During 2014 and 2015, the Taxpayer sought to claim the ETI in respect of qualifying employees. However, the Commissioner for the South African Revenue Service (SARS) disallowed the ETI claims for the months February, March and April in the relevant years on the basis that the qualifying employees were paid less than the minimum amount stipulated in the SD during those months. After the Taxpayer raised an objection, SARS allowed the ETI claim only in respect of those employees who were members of the Union. In addition, SARS disallowed the ETI claims for those employees who had taken unpaid leave, which claims had been based on the pro-rata wages paid to the employees for the days worked.

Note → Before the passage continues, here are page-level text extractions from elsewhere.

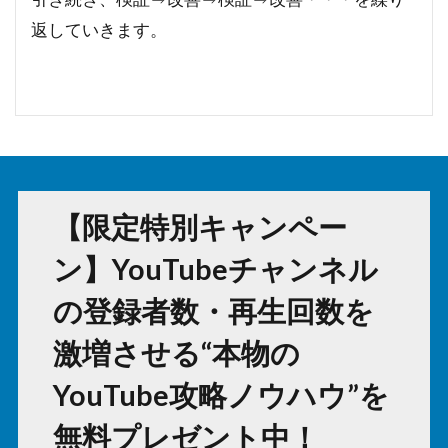
返していきます。
【限定特別キャンペー
ン】YouTubeチャンネル
の登録者数・再生回数を
激増させる“本物の
YouTube攻略ノウハウ”を
無料プレゼント中！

The Tax Court explained that the ETI is a tax incentive provided to employers in order to encourage job creation for employees younger than 30 years of age. The incentive is received by the employer by withholding a portion of the employees’ tax payable by the employer or being reimbursed an amount as set out in s10(2) of the Act. In terms of s4(1) of the Act, an employer may not claim the ETI in respect of an employee for a specific month if the wage paid to that employee in respect of that month is less than the amount payable by virtue of a wage regulating measure applicable to that employer.

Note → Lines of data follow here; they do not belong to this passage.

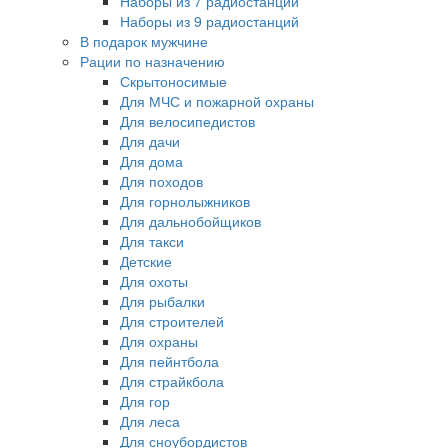
Наборы из 7 радиостанций
Наборы из 9 радиостанций
В подарок мужчине
Рации по назначению
Скрытоносимые
Для МЧС и пожарной охраны
Для велосипедистов
Для дачи
Для дома
Для походов
Для горнолыжников
Для дальнобойщиков
Для такси
Детские
Для охоты
Для рыбалки
Для строителей
Для охраны
Для пейнтбола
Для страйкбола
Для гор
Для леса
Для сноубордистов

The Tax Court held that both the SD and the collective agreement entered into between the Taxpayer and the Union are wage regulating measures. As the collective agreement was not concluded in a bargaining council, it could not be formally extended to non-parties to the bargaining council in terms of s32 of the Labour Relations Act 66 of 1995 (LRA). However, the Tax Court found that there is no provision that prohibits the extension of such an agreement to non-unionised employees where such extension is voluntary.

The Taxpayer contended that it had elected to extend the agreement (without any objection by the employees) and treat all employees in a similar fashion in order to avoid labour relations chaos and to achieve commercial efficiency. The Tax Court accepted this contention and agreed that different treatment among unionised and non-unionised employees would create a risk of workplace conflict.

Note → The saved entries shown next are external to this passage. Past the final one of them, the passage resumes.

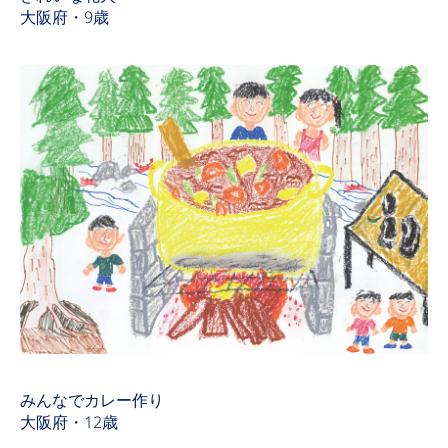
大阪府・9歳
みんなでカレー作り
大阪府・12歳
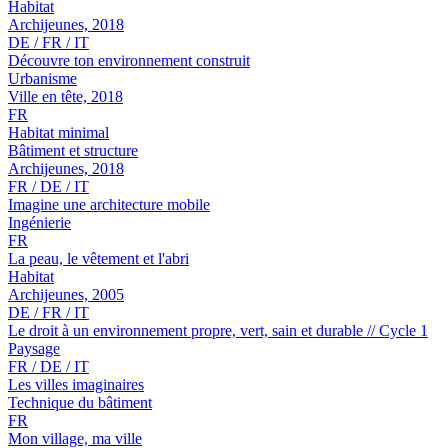
Habitat
Archijeunes, 2018
DE / FR / IT
Découvre ton environnement construit
Urbanisme
Ville en tête, 2018
FR
Habitat minimal
Bâtiment et structure
Archijeunes, 2018
FR / DE / IT
Imagine une architecture mobile
Ingénierie
FR
La peau, le vêtement et l'abri
Habitat
Archijeunes, 2005
DE / FR / IT
Le droit à un environnement propre, vert, sain et durable // Cycle 1
Paysage
FR / DE / IT
Les villes imaginaires
Technique du bâtiment
FR
Mon village, ma ville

During the proceedings, SARS accepted that the wage increase prescribed by the SD could be paid retrospectively to members of the Union by virtue of the collective agreement. The Tax Court also stated that although the Act does not make provision for a retrospective application of the payment of a minimum wage, it is apparent that retrospective payment of wages was expressly contemplated by the Act, as an accrued right to remuneration is a right to remuneration which is not paid but is payable.

Furthermore, the Tax Court held that, given the voluntary extension of the collective agreement by the Taxpayer and SARS’s acknowledgment that the ETI may be determined retrospectively, the Taxpayer was entitled to claim the ETI in respect of all employees for the months of February, March and April 2014 and 2015.

Regarding the ETI claims for employees who had taken unpaid leave, the Tax Court also held that the ETI is applicable to employees who have not worked a full calendar month where their remuneration, had they worked for a full month, fell within the prescribed minimum wage threshold. The Tax Court held that from the definition of “monthly remuneration” in s1(1) of the Act and the provisions of s7(5) of the Act, it is apparent that the Act expressly contemplates that an employer may employ a qualifying employee for part of a month and that the calculation of an employee’s notional monthly remuneration, had he or she worked a full month, is necessary to determine whether the employee is a “qualifying employee in respect of a month” in terms of s2(2) of the Act. In such a case, the ETI is claimed on a pro-rata basis of the days actually worked.

The Tax Court therefore upheld the appeal and set aside the additional assessments issued by SARS against the Taxpayer for the January 2014 to February 2015 periods, as well as the penalties and interest that were imposed.